## WORK TO BE COMPLETED
Where "ઉપલબ" occurs in a line of the entries below, copy that line.

## EXERCISE DATA
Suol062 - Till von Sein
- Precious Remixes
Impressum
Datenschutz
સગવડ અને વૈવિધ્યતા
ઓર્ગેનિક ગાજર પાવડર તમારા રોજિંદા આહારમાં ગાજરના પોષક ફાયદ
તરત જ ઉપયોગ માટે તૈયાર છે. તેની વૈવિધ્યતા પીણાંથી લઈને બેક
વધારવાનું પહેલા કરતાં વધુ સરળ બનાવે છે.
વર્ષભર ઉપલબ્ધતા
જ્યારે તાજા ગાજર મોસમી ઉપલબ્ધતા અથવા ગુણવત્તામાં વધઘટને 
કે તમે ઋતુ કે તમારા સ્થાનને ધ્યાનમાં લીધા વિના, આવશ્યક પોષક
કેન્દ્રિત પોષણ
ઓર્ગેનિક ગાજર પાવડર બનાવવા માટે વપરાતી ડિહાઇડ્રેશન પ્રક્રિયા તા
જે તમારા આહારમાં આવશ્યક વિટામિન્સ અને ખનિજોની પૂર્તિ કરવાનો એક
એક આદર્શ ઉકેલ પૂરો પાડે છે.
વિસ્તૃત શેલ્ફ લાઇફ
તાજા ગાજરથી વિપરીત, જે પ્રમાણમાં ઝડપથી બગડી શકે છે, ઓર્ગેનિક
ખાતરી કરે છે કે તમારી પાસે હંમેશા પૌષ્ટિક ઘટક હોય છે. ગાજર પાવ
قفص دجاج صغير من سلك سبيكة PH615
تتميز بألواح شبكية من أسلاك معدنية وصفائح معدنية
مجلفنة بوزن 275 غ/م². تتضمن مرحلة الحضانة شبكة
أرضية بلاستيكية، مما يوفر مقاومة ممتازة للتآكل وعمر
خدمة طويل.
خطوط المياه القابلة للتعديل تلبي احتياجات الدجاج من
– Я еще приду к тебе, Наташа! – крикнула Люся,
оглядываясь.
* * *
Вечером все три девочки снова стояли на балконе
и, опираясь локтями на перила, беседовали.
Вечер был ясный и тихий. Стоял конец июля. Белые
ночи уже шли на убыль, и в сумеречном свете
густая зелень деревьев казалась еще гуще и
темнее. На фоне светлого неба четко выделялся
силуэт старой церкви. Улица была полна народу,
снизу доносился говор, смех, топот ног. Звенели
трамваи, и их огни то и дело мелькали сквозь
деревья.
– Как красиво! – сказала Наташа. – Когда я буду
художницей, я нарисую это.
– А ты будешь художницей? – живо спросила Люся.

## ANSWER SPACE
વર્ષભર ઉપલબ્ધતા
જ્યારે તાજા ગાજર મોસમી ઉપલબ્ધતા અથવા ગુણવત્તામાં વધઘટને 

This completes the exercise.